The study’s other co-authors are Glenn Gaetani and Adam Sarafian, also of Woods Hole.

This research was funded by the National Science Foundation and the Woods Hole Oceanographic Institution’s Deep Ocean Exploration Institute.

The atmosphere that allows our planet to sustain life formed from gases emitted by volcanoes early in Earth’s history. These volatile elements are constantly recycled back into the deep Earth at subduction zones, where tectonic plates sink into the mantle. During this process the sinking plate was subjected to increasing heat and pressure, and releases volatiles. These volatiles, once added to the mantle, induce melting and fuel volcanic explosions, completing the cycle. While this depiction of the earth’s giant recycling factory was well established conceptually, they do not know how efficient it is. They can estimate how much goes in, but have little idea what proportion was released back to the atmosphere, and what proportion remains trapped at depth. This question was crucial if they want to understand how our atmosphere formed and our planet became able to sustain life.
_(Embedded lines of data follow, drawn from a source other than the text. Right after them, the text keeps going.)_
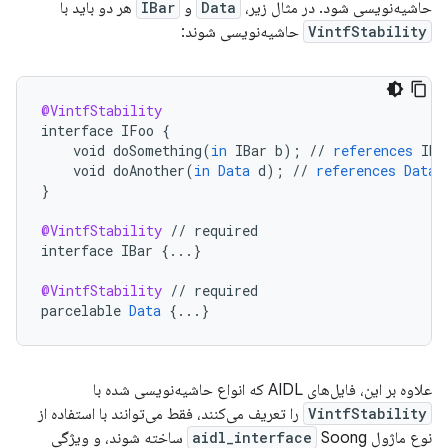
حاشیه‌نویسی شود. در مثال زیر،
Data
و
IBar
هر دو باید با
VintfStability
حاشیه‌نویسی شوند:
@VintfStability
interface
IFoo
{
void
doSomething
(
in
IBar
b
);
//
references
IBa
void
doAnother
(
in
Data
d
);
//
references
Data
}
@VintfStability
//
required
interface
IBar
{
...
}
@VintfStability
//
required
parcelable
Data
{
...
}
علاوه بر این، فایل‌های AIDL که انواع حاشیه‌نویسی شده با
VintfStability
را تعریف می‌کنند، فقط می‌توانند با استفاده از
نوع ماژول
Soong ساخته شوند، و ویژگی
aidl_interface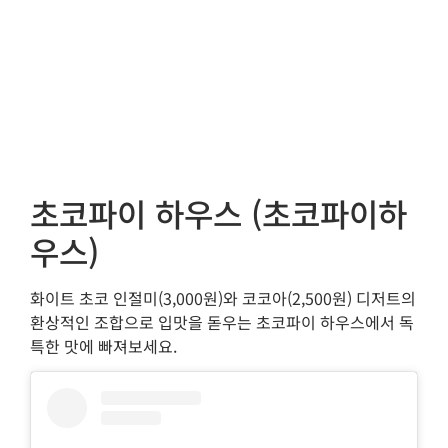
초코파이 하우스 (초코파이하
우스)
화이트 초코 인절미(3,000원)와 코코아(2,500원) 디저트의
환상적인 조합으로 입맛을 돋우는 초코파이 하우스에서 독
특한 맛에 빠져보세요.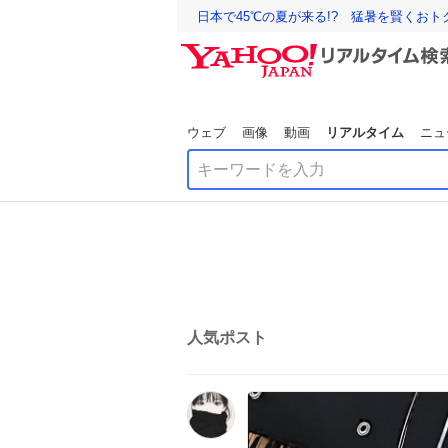
日本で45℃の夏が来る!? 猛暑を賢くお
ウェブ
画像
動画
リアルタイム
ニュ
人気ポスト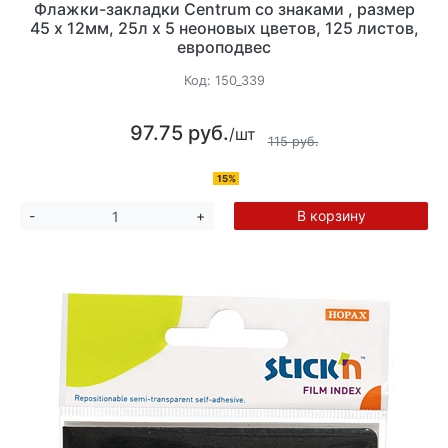
Флажки-закладки Centrum со знаками , размер
45 х 12мм, 25л х 5 неоновых цветов, 125 листов,
европодвес
Код:
150_339
97.75 руб.
/шт
115 руб.
15%
В корзину
-
+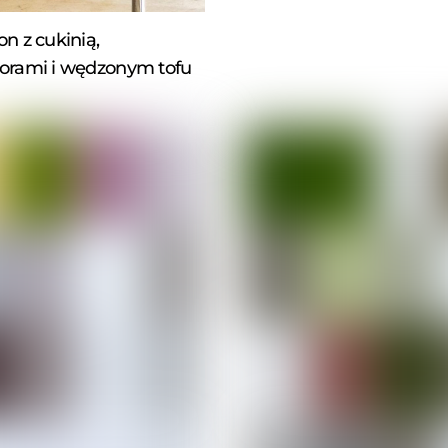
n z cukinią,
orami i wędzonym tofu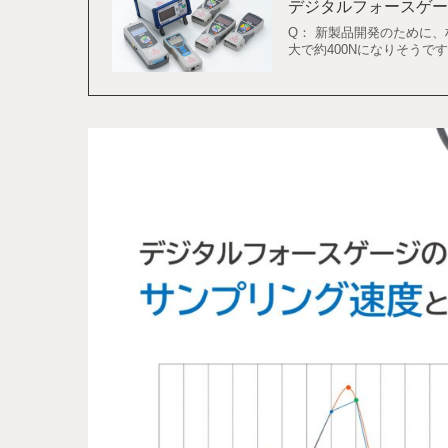
デジタルフォースゲー
Q： 新製品開発のために
大で約400Nになりそう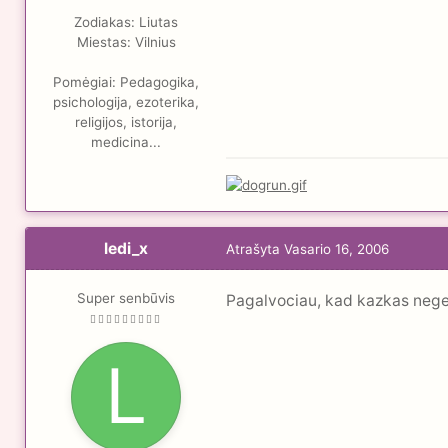
Zodiakas:
Liutas
Miestas:
Vilnius
Pomėgiai:
Pedagogika,
psichologija, ezoterika,
religijos, istorija,
medicina...
ledi_x
Atrašyta
Vasario 16, 2006
Super senbūvis
Pagalvociau, kad kazkas negera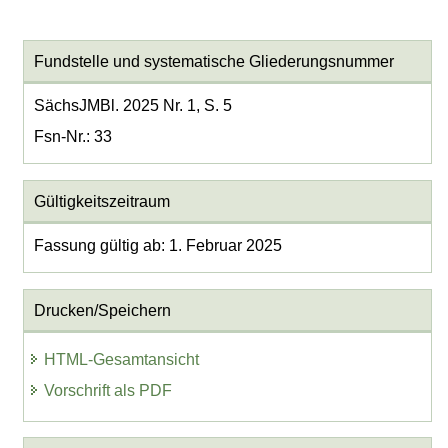
Fundstelle und systematische Gliederungsnummer
SächsJMBl. 2025 Nr. 1, S. 5
Fsn-Nr.: 33
Gültigkeitszeitraum
Fassung gültig ab: 1. Februar 2025
Drucken/Speichern
HTML-Gesamtansicht
Vorschrift als PDF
In the present-day context, characterizing how much gas comes out of the giant recycling factory was also key to understanding volcanic effects on climate, volcanic emissions being significant – but poorly constrained – parameters in current climate models..

Their team of early career volcanologists was conducting expeditions to the South American Andes. Their objective was to provide the first accurate and large-scale estimate of the flux of volatile species (H2O, H2, CO2, CO, SO2, H2S, HCl, HF, and more) emitted by volcanoes of the Nazca subduction zone. The journey was taking us across half a continent, from the giant volcanoes of Ecuador through the altiplanoes of Peru and to the Southern tip of Chile, traveling on some of the Earth’s highest roads, and climbing some of the Earth’s tallest volcanoes.

Even though carbon was one of the most abundant elements on Earth, it was actually very difficult to determine how much of it exists below the surface in Earth’s interior.

Research by Deep Carbon Observatory scientists Marion Le Voyer, Erik Hauri (Carnegie Institution for Science, USA), Katherine Kelley (University of Rhode Island, USA) and Elizabeth Cottrell (Smithsonian Institution, USA) has doubled the world’s known finds of mantle carbon. Their findings, based on analyses of crystals containing mantle magma samples, are published in Nature Communications.

Overall, there was a lot about carbon chemistry that takes place below Earth’s crust that scientists still don’t understand. In particular, the amount of carbon in the Earth’s mantle has been the subject of hot debate for decades. This topic was of interest because the amount of carbon present in the mantle underpins our planet’s geological processes, including triggering volcanic activity and sustaining the biosphere. It also affects our atmosphere when carbon dioxide gas was released by eruptions; volcanic eruptions played a large role in pre-historic climate variations.

But it’s difficult to measure the amount of carbon that exists below the Earth’s surface. Scientists can study the igneous rocks that formed when mantle melts, called magma, rose to the surface, erupted as lava, and hardened again to create a rock that was called basalt. However, the process of ascent and eruption releases almost all the magma’s carbon as carbon dioxide gas, which makes the erupted basaltic rocks poor indicators of the amount of carbon that was in the magmas from which they formed.

“This is how explosive eruptions happen,” Hauri explained. “The sudden catastrophic loss of gas that, before the eruption, was dissolved into the magma at high pressure, but during eruption has nowhere else to go, leaving no post-eruption trace in the hardened basalt of the amount carbon once present.”

But Le Voyer, Hauri, and their team analyzed some basalt samples from the equatorial mid-Atlantic ridge that contained previously unstudied tiny magmatic inclusions, small pockets of pure magma that were completely trapped inside solid crystals that protected them from degassing during magma ascent and eruption. Analysis showed that these inclusions had trapped their original carbon content before being erupted on the seafloor.

“This is only the second time that samples of magma containing their original carbon content have ever been found and analyzed, doubling our knowledge of the region’s carbon chemistry,” Hauri said.

The very first samples containing their original carbon were also revealed at Carnegie, by Hauri and Brown University professor Alberto Saal, in 2002. Those samples came from the Pacific seafloor. Comparison of the data for these two samples revealed that the mantle’s carbon content was much less uniform than scientists had previously predicted, varying by as much as two orders of magnitude in different parts of the mantle.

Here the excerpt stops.